Escrito por Anna Veronica Mautner
Durante muitos e muitos milênios, o homem, graças a seu polegar na magnífica posição que ocupa na mão, pôs-se a fazer. Mas o humano não é apenas aquele que faz; ele tornou-se complexo, muito complexo, ao também se comunicar. O humano diz ao outro, por meio de gestos, mímicas, palavras, o que deseja para formar uma base comum. Começou com um nome para chegar à palavra que designa o fazer, o falar, o lembrar. O nome e a palavra nos tiram do isolamento. Uma árvore, o vento e o frio podem ser comuns a todos. E se ganham um nome, o grupo está formado.
Ainda antes de escrever, logo depois dos primeiros gestos, veio o som e, com ele, a palavra. Muitos seres que se identificam entre si chegaram até o som. Mas a palavra é só do homem. Nós ouvimos sons e reconhecemos esses grupos sonoros, palavras que o semelhante entende mesmo na ausência do denominado objeto. É o caso do grito que reconhecemos ser de um semelhante mesmo na ausência dele. Tentar fazer a história da humanidade e a gênese da oralidade humana em um parágrafo é muita pretensão. Mas eu só pretendo dizer que somos os autores de nossa sociedade. Não há sociedade sem comunicação.
Algumas palavras são onomatopaicas, isto é, imitam o fato referido. Por exemplo: mãe. Em quase todas as línguas ocidentais, a letra “m” tem a ver com a palavra que designa mãe. Existe uma língua ocidental que eliminou a letra “m” da designação de mãe, que em húngaro é anja. Mas isso não esgotou o sentido de mãe, porque mama, na gíria familiar, é a palavra usada com os nenês e avó é nagy mama, que significa grande mãe. Provavelmente isso tem a ver com a gênese da fala do nenê. A letra “m” está entre as primeiras consoantes que dizemos, é um som fácil que requer muito pouco da língua: vem da garganta até o lábio, sem precisar de dente. Eis aí o primeiro som: mama, mère, mother, mutter, ima. O som das letras “d” ou “s” é muito mais complicado de emitir: é preciso movimentar a boca inteira, inclusive os dentes.

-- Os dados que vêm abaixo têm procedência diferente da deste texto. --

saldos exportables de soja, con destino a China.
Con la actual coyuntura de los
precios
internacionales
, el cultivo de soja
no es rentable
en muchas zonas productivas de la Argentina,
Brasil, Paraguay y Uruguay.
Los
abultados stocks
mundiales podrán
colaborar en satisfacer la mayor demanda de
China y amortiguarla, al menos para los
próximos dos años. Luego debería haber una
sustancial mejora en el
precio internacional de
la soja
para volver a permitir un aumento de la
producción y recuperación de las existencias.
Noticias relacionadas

Por esses dias, tive contato com alguns bebês, e a presença do “m” saltou aos meus ouvidos. Aí eu fui falar a palavra pai e percebi que para dizê-la precisa-se de lábio, enquanto mãe, não. As vogais nascem nas cordas vocais e no ar que passa por elas, dispensando a morfologia da boca, diferentemente das consoantes. Se nós pensarmos que a junção da consoante com a vogal foi um dos saltos fundamentais da passagem para a condição humana, vamos começar a dar importância ao estudo da língua e da intenção. O grito de dor ou a exclamação de alegria são um salto do sentimento ou do sentir para o som. A consoante demanda intenção, escolha. O sim e o não, que são resultado de pensamentos ou escolhas, têm ou não na consoante a sua base e, no gesto, a sua confirmação.
A linguagem tem a ver com o quanto de pensamento, sentimento e impulso está envolvido na ideia que a palavra expressa. Quente e frio têm tanto de universalidade quanto mamãe. E por que o primeiro som é “m” e a primeira pessoa é mãe? Será que é assim em todo lugar? Será que as vogais existem em toda parte? Existem. A predominância da letra “m” como primeiro som, não tenho informações concretas, mas acho que é natural, pela facilidade de ser enunciada. A oralidade e o emitir o som são amálgamas da formação de grupo e da pertinência a esses grupos. Os grupos não são todos iguais pelo planeta afora, mas emitir o som que se ouve logo ao nascer é universal. A ordem de aquisição dos sons é a história do grupo e dos recém-nascidos. Hoje precisamos rever muita coisa por causa da mobilidade dos grupos pelo mundo, seja de barco, de avião, por telefone ou outros meios de comunicação. Somos um planeta cheio de grupos e dá a impressão de que quanto mais grupos, mais dessemelhanças. Derreter as diferenças orais não é a tendência da humanidade, pelo menos até hoje.
Artigo publicado na edição de novembro de 2014.